Christians are different on death.
Much to the confusion of
our world, we celebrate death; we speak positively about passing on.
Christians honour death-days. Tonight for example, we celebrate St. Francis’
departure to what we perceive as a better place, with a dead and risen
Lord.
Because, for believers,
dying is rising!
Death is, for disciples,
the beginning of service, a movement toward relationship, and the manifestation
of the most important fruit of all, love.
Over the past few months
I have had some dark thoughts around dying.
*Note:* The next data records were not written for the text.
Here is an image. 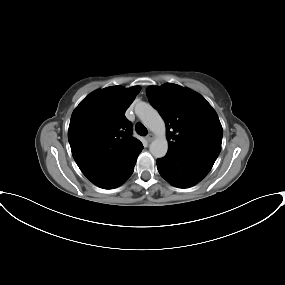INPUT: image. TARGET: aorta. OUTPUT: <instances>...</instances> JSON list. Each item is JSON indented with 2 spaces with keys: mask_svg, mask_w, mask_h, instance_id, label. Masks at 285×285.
<instances>
[{
  "mask_svg": "<svg viewBox=\"0 0 285 285\" xmlns=\"http://www.w3.org/2000/svg\"><path fill=\"white\" fill-rule=\"evenodd\" d=\"M136 114L142 123L156 135V138L150 144L151 154L155 158L164 157L168 150L164 120L157 110L144 102L137 105Z\"/></svg>",
  "mask_w": 285,
  "mask_h": 285,
  "instance_id": "762f6f07",
  "label": "aorta"
}]
</instances>
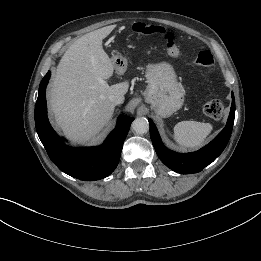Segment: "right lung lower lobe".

I have wondered: What if the Church changed? What if the People of God, universally,
adopted the Franciscan ideal (which is nothing other than the gospel);
would the Franciscan Orders and charism become irrelevant? Would we as a Franciscan Order, after 800
years, meet our own death?
I think, fundamentally,
the answer is yes we would but in faith I feel secure in this vocation because I
also doubt. I doubt the ability of the Church or the Order to achieve the
ideal; I trust that St. Francis’ vision and the gospel will always be radical, hoped
for, for us all to strive toward, rather than be satisfied in us. I hope, and that is why I can call myself a
Christian, but like St. Thomas I doubt. We
all know that change is coming in the Church, but some of us need to touch the
mark of the nails, so to speak, before we can truly believe.
This week Pope Francis
expressed his hope for the Church as she attempts reform and renewal, and oddly
enough his hopes were based on the hopes of our Holy Seraphic Father Francis I
(of Assisi).
On his namesake, the “bishop
of Rome” states:
“St. Francis of Assisi is
great because he is everything. He is a man who wants to do things, wants to
build, he founded an Order and its rules, he is an itinerant and a missionary,
a poet and a prophet, he is mystical. He found evil in himself and rooted it
out. He loves nature, animals, the blade of grass on the lawn and the birds flying
in the sky. But above all St. Francis loved people, children, old people,
women. He is our most shining example of
agape,” love.
St. Francis, in others
words, exudes an ideal.
And the Pope continues:
"Francis wanted a
mendicant Order and an itinerant one; Missionaries who wanted to meet, listen,
talk, help, to spread faith and love. Especially love. And he dreamed of a poor Church that would
take care of others, receive material aid and use it to support others, with no
concern for itself. 800 years have passed
since then and times have changed, but the ideal of a missionary, poor Church
is still more than valid. This is still the Church that Jesus and his disciples
preached about."
This ideal, in other
words, persists. It will never go
away. Christians, and especially
Franciscans, must aspire to the poverty of Jesus Christ – an ideal we must
hope to immolate.
The teachings of Jesus,
that St. Francis put above all other “prescriptions”, remain the lifeblood of
the People of God. Yet, it is only when dying to ourselves that we begin to
understand our Lord’s counsels.
Not as individuals do we
come to the truth (and beauty and goodness) but together, and only together are
we truly free. It is only when we aspire
beyond our own deadly wants that we begin to know the real needs of others and to
do what Jesus says to do, to wash feet.
On his deathbed, on this
very night many moons ago, St. Francis told his companions “I have done what is
mine to do, may Christ teach you what is yours’.”
St.
Francis’ life, and his particular vocation, is over. He died; now we must live as called. Christ, in like and purer manner, died and
set us free, free to follow his lead, free to discover each other – to serve,
to relate, and to love.
May we
listen to Francis and follow our Lord’s example by dying to ourselves. May we rejoice in what death has accomplished,
and do what is ours, in particular, to do.
Above and beyond all else, may we love as we are loved.